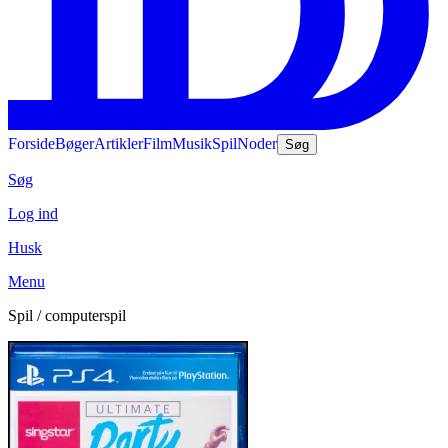
Forside
Bøger
Artikler
Film
Musik
Spil
Noder
Søg
Søg
Log ind
Husk
Menu
Spil / computerspil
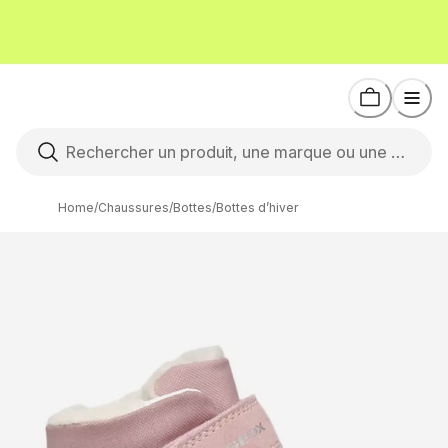
Home
/
Chaussures
/
Bottes
/
Bottes d’hiver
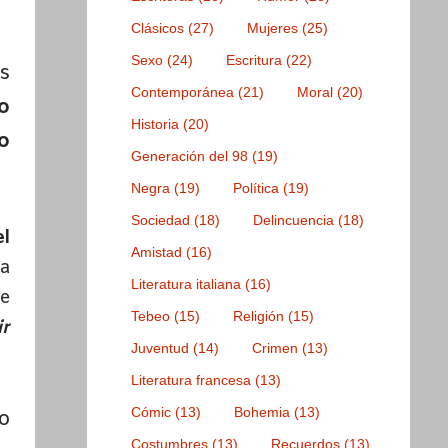
Clásicos
(27)
Mujeres
(25)
Sexo
(24)
Escritura
(22)
s
Contemporánea
(21)
Moral
(20)
o
Historia
(20)
o
Generación del 98
(19)
Negra
(19)
Política
(19)
Sociedad
(18)
Delincuencia
(18)
l
Amistad
(16)
ha
Literatura italiana
(16)
e
Tebeo
(15)
Religión
(15)
ir
Juventud
(14)
Crimen
(13)
Literatura francesa
(13)
Cómic
(13)
Bohemia
(13)
o
Costumbres
(13)
Recuerdos
(13)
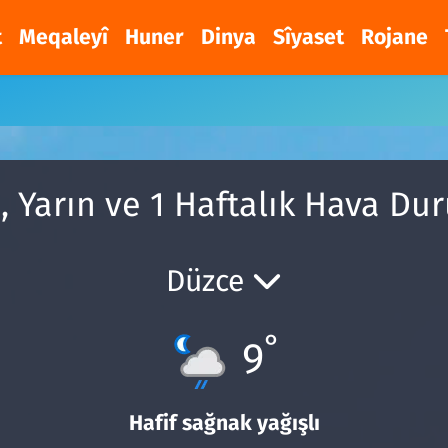
t
Meqaleyî
Huner
Dinya
Sîyaset
Rojane
 Yarın ve 1 Haftalık Hava D
Düzce
°
9
Hafif sağnak yağışlı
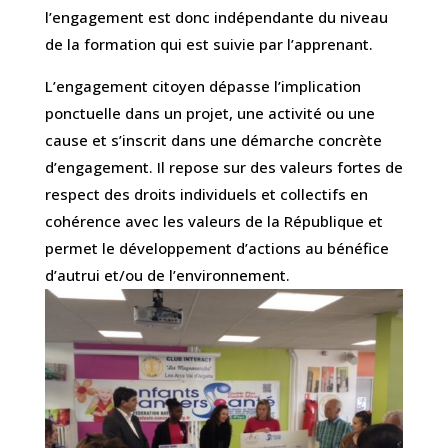
l’engagement est donc indépendante du niveau
de la formation qui est suivie par l’apprenant.
L’engagement citoyen dépasse l’implication
ponctuelle dans un projet, une activité ou une
cause et s’inscrit dans une démarche concrète
d’engagement. Il repose sur des valeurs fortes de
respect des droits individuels et collectifs en
cohérence avec les valeurs de la République et
permet le développement d’actions au bénéfice
d’autrui et/ou de l’environnement.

- **Brief**
Word for word, retype the lines in the entries above that run from the one with "Generación del 98" through the one with "cohérence avec les". Both ends count; pictures do not.

- **Response to this task**
Generación del 98
(19)
Negra
(19)
Política
(19)
Sociedad
(18)
Delincuencia
(18)
l
Amistad
(16)
ha
Literatura italiana
(16)
e
Tebeo
(15)
Religión
(15)
ir
Juventud
(14)
Crimen
(13)
Literatura francesa
(13)
Cómic
(13)
Bohemia
(13)
o
Costumbres
(13)
Recuerdos
(13)
t
Meqaleyî
Huner
Dinya
Sîyaset
Rojane
 Yarın ve 1 Haftalık Hava D
Düzce
°
9
Hafif sağnak yağışlı
l’engagement est donc indépendante du niveau
de la formation qui est suivie par l’apprenant.
L’engagement citoyen dépasse l’implication
ponctuelle dans un projet, une activité ou une
cause et s’inscrit dans une démarche concrète
d’engagement. Il repose sur des valeurs fortes de
respect des droits individuels et collectifs en
cohérence avec les valeurs de la République et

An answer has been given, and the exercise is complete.